Chances are that if you hiring a designer, and not buying your plan off a website, you have a goal you are trying to accomplish. Which means you need someone who understands your goals for the property and has a process on how to get there. Here are some good goals on why you would want to hire a designer:

  • I have a difficult site and I need someone to come up with a plan to maximize the benefits
  • I want to design my dream home
  • My own sketches on a piece of paper aren’t working out, or even better
  • I really like the sketches I have created for myself

These are design goals, and you should hire someone who understands design goals. A good designer will listen to your ideas for the project, discuss the possibilities for each one, combine those ideas together, while working with the constraints of the building site, to then offer solutions which best meet those goals. They will do this in a way that reflects your understanding of the home you want designed.

Designers should never make you feel silly for not understanding their craft. A large part of their craft is figuring out how to communicate what you want to see in your home. Design can be a complicated beast and it the designers job to fully explain what it is you are getting and why some things just wont work together. You don’t do this everyday remember? We almost get more nervous when a client doesn’t want to change anything and knows exactly how it will look.

Picking the right designer

Remember that time you were looking for someone to help you manage your investments? And you fired up Google and searched for “best investment advisor’s” and they ended up being a hack? And it set you back time and money and prolonged your misery? And then you talked to a few people, did some research and found someone who actually knew what they were doing?

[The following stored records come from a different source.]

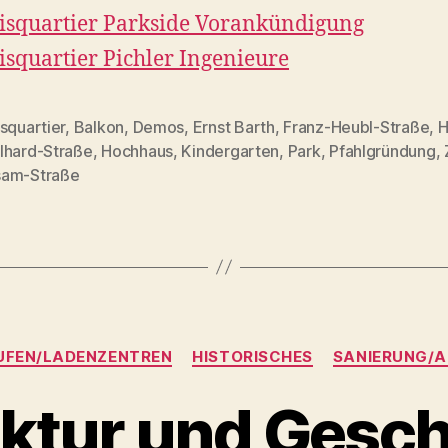
isquartier Parkside Vorankündigung
isquartier Pichler Ingenieure
squartier
,
Balkon
,
Demos
,
Ernst Barth
,
Franz-Heubl-Straße
,
H
lhard-Straße
,
Hochhaus
,
Kindergarten
,
Park
,
Pfahlgründung
,
rter
am-Straße
Kategorien
UFEN/LADENZENTREN
HISTORISCHES
SANIERUNG/A
ktur und Gesch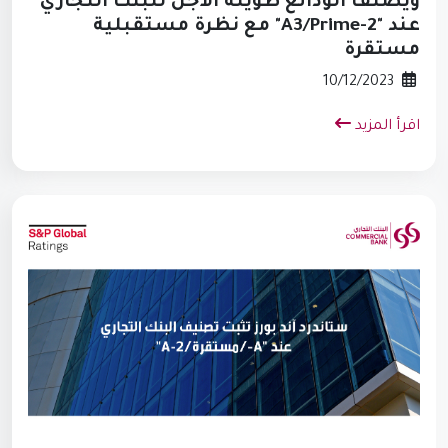
ويصنف الودائع طويلة الأجل للبنك التجاري
عند "A3/Prime-2" مع نظرة مستقبلية
مستقرة
10/12/2023
اقرأ المزيد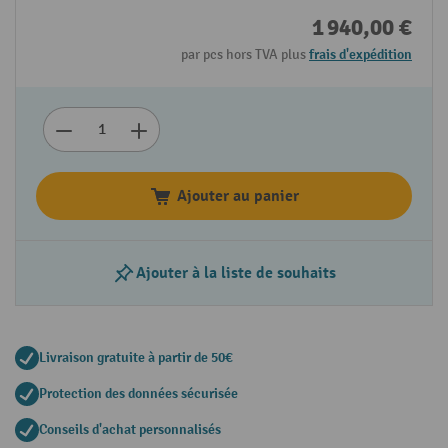
1 940,00 €
par pcs hors TVA plus
frais d'expédition
Ajouter au panier
Ajouter à la liste de souhaits
Livraison gratuite à partir de 50€
Protection des données sécurisée
Conseils d'achat personnalisés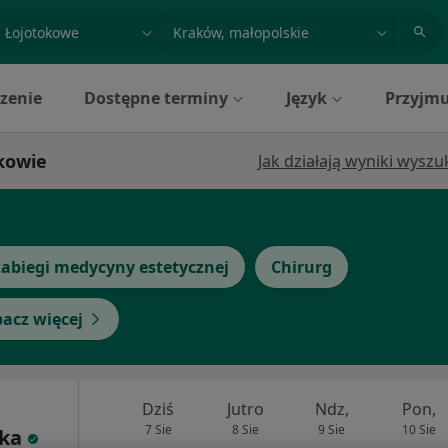
acja, badanie lub nazwisko
miasto lub dzielnica
zenie
Dostępne terminy
Język
Przyjmu
akowie
Jak działają wyniki wysz
abiegi medycyny estetycznej
Chirurg
acz więcej
Dziś
Jutro
Ndz,
Pon,
7 Sie
8 Sie
9 Sie
10 Sie
ska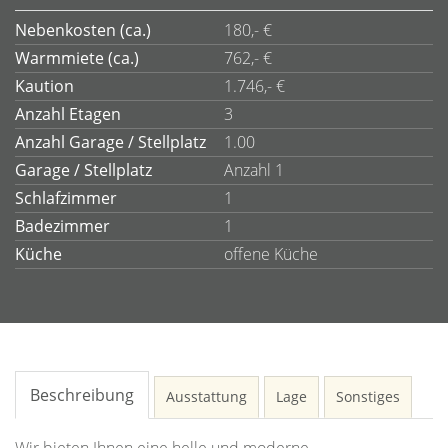
Nebenkosten (ca.)
180,- €
Warmmiete (ca.)
762,- €
Kaution
1.746,- €
Anzahl Etagen
3
Anzahl Garage / Stellplatz
1.00
Garage / Stellplatz
Anzahl 1
Schlafzimmer
1
Badezimmer
1
Küche
offene Küche
Beschreibung
Ausstattung
Lage
Sonstiges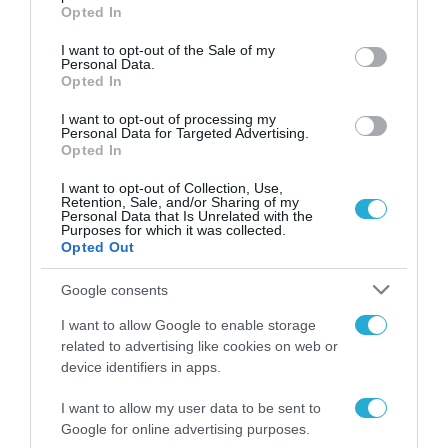
grant or deny consent to Google and its third-party tags to
Opted In
Future του ΣΕΠΕ
use your data for below specified purposes in below Google
consent section.
I want to opt-out of the Sale of my
18.12.2023
Personal Data.
Opted In
I want to opt-out of processing my
Personal Data for Targeted Advertising.
Opted In
I want to opt-out of Collection, Use,
Retention, Sale, and/or Sharing of my
Personal Data that Is Unrelated with the
Purposes for which it was collected.
Opted Out
Google consents
I want to allow Google to enable storage
ΕΚΔΗΛΩΣΕΙΣ
related to advertising like cookies on web or
digital economy forum 2023:
device identifiers in apps.
Shaping Greece’s Digital Future,
I want to allow my user data to be sent to
στο επίκεντρο το ψηφιακό
Google for online advertising purposes.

Chances are you know someone who has used a designer at some point in the past. Or maybe you are building in a community with lots of new construction, or in an older area with a lots of revitalization? Lots of those projects will have a good designer behind them. That doesn’t mean that designer will be right for you, but if not they will probably be able to point you in the right direction.

The problem is, anybody can call themselves and designer, and we absolutely aren’t created equal!

Almost all the work Boss Design takes on, is from referrals. We have great relationships with our past clients, and love to take care of any referrals they give us.

Checking out previous work

Once you find a designer you would like to work with, check out a portfolio of their work. Ask where, and what type of person they have done this work for. What issues were the trying to solve with this particular design? Keep in mind, their portfolio is a record of issues they solved for other people with their own unique budgets.

Portfolio’s are great, and you might find something that really appeals to you, but focus mainly on the quality of the design and the attention to detail. We use our portfolio of previous jobs to reinforce design concepts for many things such as roof designs, window configurations and different architectural styles. Visual examples are the best way to explain a complicated design idea.

Don’t sign a contract based on previous work

When you meet with designers, you are going to get two types of people. Designers who will talk about themselves and all the great things they have done, and those who will listen to you, your ideas and what you are looking for in a home. Achievements are a good barometer, but choose the latter. Look for designers who ask questions about your goals, your lifestyle and your needs and who are generally interested in your vision, rather then designing another architectural masterpiece for their portfolio.

Tell us your budget

At the end of the day, you are paying money to get a home designed. You get what you pay for. Consider the example of a tailor. You can get a $300 suit or a $3000 suit and many points in between. If you have $600 to spend, sure you will get a quality suit, but they will probably start with less expensive fabrics, not include as many options and likely skip the vest. The budget is one of the most important factors when designing a home, and knowing what it is up front will influence us when suggesting possible solutions.